大田区で区民葬を選ぶメリットと事前に知っておくべき注意点
大田区で葬儀を執り行う際、有力な選択肢の一つとなるのが「区民葬儀(区民葬)」です。
これは、東京23区の区民が経済的な負担を抑えて葬儀を行えるよう、特別区自治体と葬儀社が協定を結んで提供している制度です。
しかし、安価である反面、制度特有のルールや制限も存在しますので、後悔のないお見送りにするために、メリットと注意点の両面を詳しく見ていきましょう。
経済的な負担を大幅に軽減できる利点
区民葬の最大のメリットは、何と言っても「葬儀費用の透明性と抑制」にあります。
通常、葬儀費用は葬儀社ごとに設定が異なりますが、区民葬では「祭壇料金」「霊柩車運搬料」「火葬料」「遺骨収納容器代」の4項目について、あらかじめ東京都により定められた協定料金が適用されます。
料金の抑制
祭壇料金・霊柩車運送料・火葬料・遺骨収納容器代は区民葬でなければ各葬儀社によって費用が大きく異なります。
一方で区民葬を利用する場合は事前に決められた金額で行いますので、「事前に聞いていた金額と請求額が異なる」というトラブルを防ぐことができます。
火葬料の減額
公営の火葬場はなかなか予約が取れず、民間の火葬場を利用する場合は火葬場によって費用が異なり、スケジュール的にも費用が高くても選ばないといけない。ということも可能性としてはあります。
そこで区民葬の券を利用することで規定の料金で火葬を行うことが可能なため、経済的な安心感を得られる非常に心強い制度といえます。
自由な演出や形式が制限されるデメリット
一方で区民葬を選ぶことにより制限やデメリットなどもあります。
祭壇のデザインが固定
例として祭壇はあらかじめ決められた数種類の中から選ぶ形となり、最近主流の「花祭壇(生花をふんだんに使った祭壇)」への変更や、オリジナルデザインの導入は基本的にできません。
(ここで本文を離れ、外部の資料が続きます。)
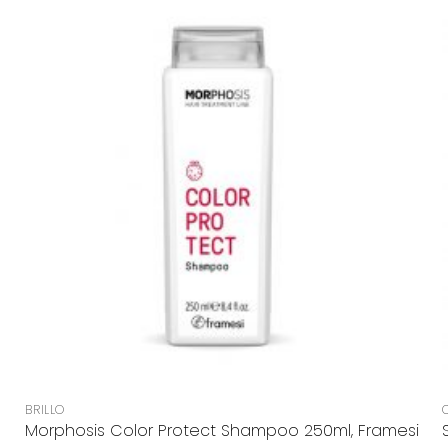
+
BRILLO
Morphosis Color Protect Shampoo 250ml, Framesi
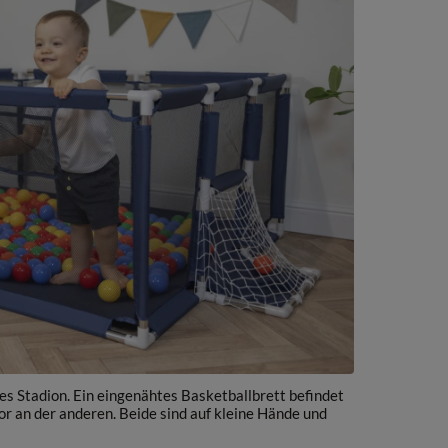
ines Stadion. Ein eingenähtes Basketballbrett befindet
or an der anderen. Beide sind auf kleine Hände und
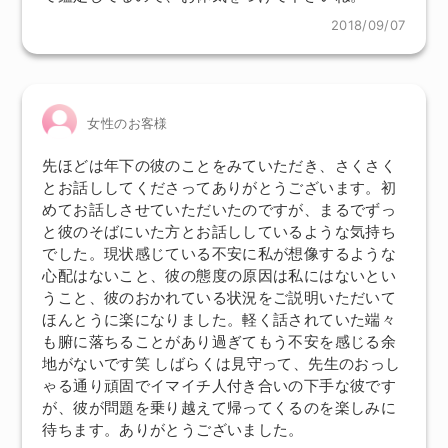
2018/09/07
女性のお客様
先ほどは年下の彼のことをみていただき、さくさく
とお話ししてくださってありがとうございます。初
めてお話しさせていただいたのですが、まるでずっ
と彼のそばにいた方とお話ししているような気持ち
でした。現状感じている不安に私が想像するような
心配はないこと、彼の態度の原因は私にはないとい
うこと、彼のおかれている状況をご説明いただいて
ほんとうに楽になりました。軽く話されていた端々
も腑に落ちることがあり過ぎてもう不安を感じる余
地がないです笑 しばらくは見守って、先生のおっし
ゃる通り頑固でイマイチ人付き合いの下手な彼です
が、彼が問題を乗り越えて帰ってくるのを楽しみに
待ちます。ありがとうございました。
そのため、故人のエンディングノートで祭壇などの希望がある場合も区民葬を利用する場合はカスタマイズすることはできません。
含まれない費用が多い
区民葬という名称のため葬儀自体を行えるような認識の方も多いですが、実際には祭壇料金・霊柩車運送料・火葬料・遺骨収納容器代の4項目しかありません。
そのため、ドライアイス・遺影写真・会葬御礼品・お料理(精進落とし)・式場使用料、そして宗教者への御布施などは別途費用が発生します。
一部区民葬をとして明確な料金形態があり、その他はご自身で決める必要がありますので、区民葬に含まれていない内容によっては通常の葬儀をあまり差がない合計金額になることもあります。
故人の要望との乖離
家族葬でゆっくりお別れしたい、故人の趣味を反映した音楽葬にしたいといった、個別の要望を組み込もうとすると、結局オプション料金が積み重なり、一般の家族葬プランの方が安くなるケースも少なくありません。
事前にエンディングノートや生前にどのような葬儀をしたいのかを確認して、区民葬で対応範囲内であるのかも確認する必要があります。
記事全体のまとめ
本記事では大田区で区民葬を行う際の流れについてご紹介していきました。
どの葬儀社でも対応できるわけではなく、大田区で決められた葬儀社に依頼をする必要がありますので、まずは取扱店に区民葬について相談してみてはいかがでしょうか。